What to do:
Although the records include pictures, the copy should not; write out exactly the lines from the first through the line with "4日・25日 代診医師".

Records for the exercise:
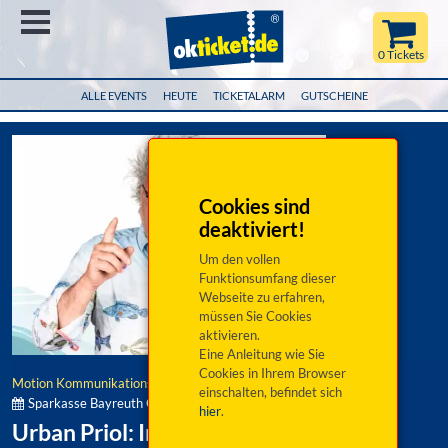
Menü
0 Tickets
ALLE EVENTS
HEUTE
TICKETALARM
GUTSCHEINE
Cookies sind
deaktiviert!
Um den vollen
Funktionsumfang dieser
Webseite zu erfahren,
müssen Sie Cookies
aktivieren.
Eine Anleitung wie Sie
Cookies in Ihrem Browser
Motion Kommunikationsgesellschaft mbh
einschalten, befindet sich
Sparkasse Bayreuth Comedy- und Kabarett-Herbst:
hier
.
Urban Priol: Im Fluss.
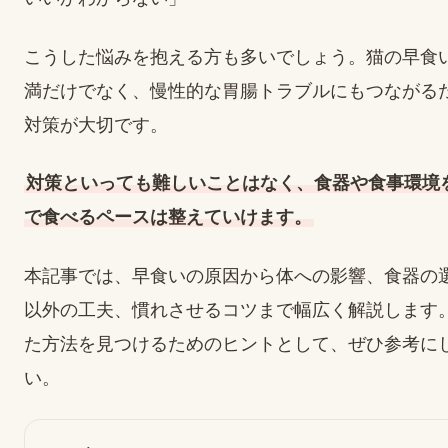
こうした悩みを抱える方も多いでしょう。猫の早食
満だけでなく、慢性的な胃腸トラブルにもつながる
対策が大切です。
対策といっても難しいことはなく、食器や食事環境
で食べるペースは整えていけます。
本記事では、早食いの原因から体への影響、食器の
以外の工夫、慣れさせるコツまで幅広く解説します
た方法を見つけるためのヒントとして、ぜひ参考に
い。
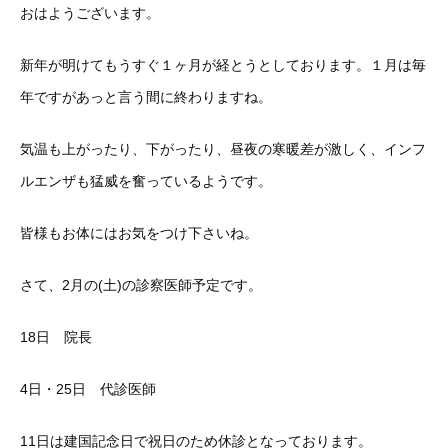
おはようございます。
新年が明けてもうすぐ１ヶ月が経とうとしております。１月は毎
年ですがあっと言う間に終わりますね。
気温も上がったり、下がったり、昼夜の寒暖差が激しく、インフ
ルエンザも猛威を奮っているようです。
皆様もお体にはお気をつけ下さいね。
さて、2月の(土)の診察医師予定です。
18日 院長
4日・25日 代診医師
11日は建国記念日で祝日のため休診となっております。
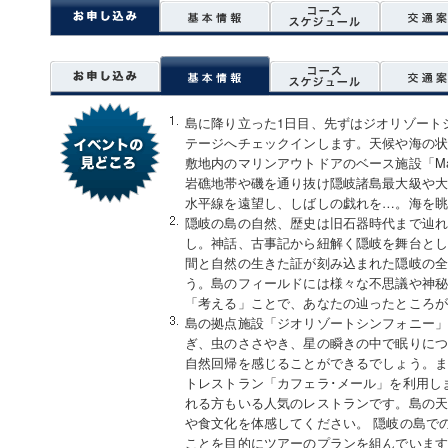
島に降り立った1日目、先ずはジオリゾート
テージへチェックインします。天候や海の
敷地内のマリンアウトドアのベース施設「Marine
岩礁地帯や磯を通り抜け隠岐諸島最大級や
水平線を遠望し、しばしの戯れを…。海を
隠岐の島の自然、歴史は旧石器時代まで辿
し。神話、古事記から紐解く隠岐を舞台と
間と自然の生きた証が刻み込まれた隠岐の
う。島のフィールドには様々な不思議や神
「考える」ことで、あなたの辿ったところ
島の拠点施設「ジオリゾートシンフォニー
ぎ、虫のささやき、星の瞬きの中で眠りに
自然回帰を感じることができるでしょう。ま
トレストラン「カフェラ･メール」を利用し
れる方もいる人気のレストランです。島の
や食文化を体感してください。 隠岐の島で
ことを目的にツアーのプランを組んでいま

Solution to this exercise:
Menü
0 Tickets
ALLE EVENTS
HEUTE
TICKETALARM
GUTSCHEINE
Cookies sind
deaktiviert!
Um den vollen
Funktionsumfang dieser
Webseite zu erfahren,
müssen Sie Cookies
aktivieren.
Eine Anleitung wie Sie
Cookies in Ihrem Browser
Motion Kommunikationsgesellschaft mbh
einschalten, befindet sich
Sparkasse Bayreuth Comedy- und Kabarett-Herbst:
hier
.
Urban Priol: Im Fluss.
こうした悩みを抱える方も多いでしょう。猫の早食
満だけでなく、慢性的な胃腸トラブルにもつながる
対策が大切です。
対策といっても難しいことはなく、食器や食事環境
で食べるペースは整えていけます。
本記事では、早食いの原因から体への影響、食器の
以外の工夫、慣れさせるコツまで幅広く解説します
た方法を見つけるためのヒントとして、ぜひ参考に
い。
おはようございます。
新年が明けてもうすぐ１ヶ月が経とうとしております。１月は毎
年ですがあっと言う間に終わりますね。
気温も上がったり、下がったり、昼夜の寒暖差が激しく、インフ
ルエンザも猛威を奮っているようです。
皆様もお体にはお気をつけ下さいね。
さて、2月の(土)の診察医師予定です。
18日 院長
4日・25日 代診医師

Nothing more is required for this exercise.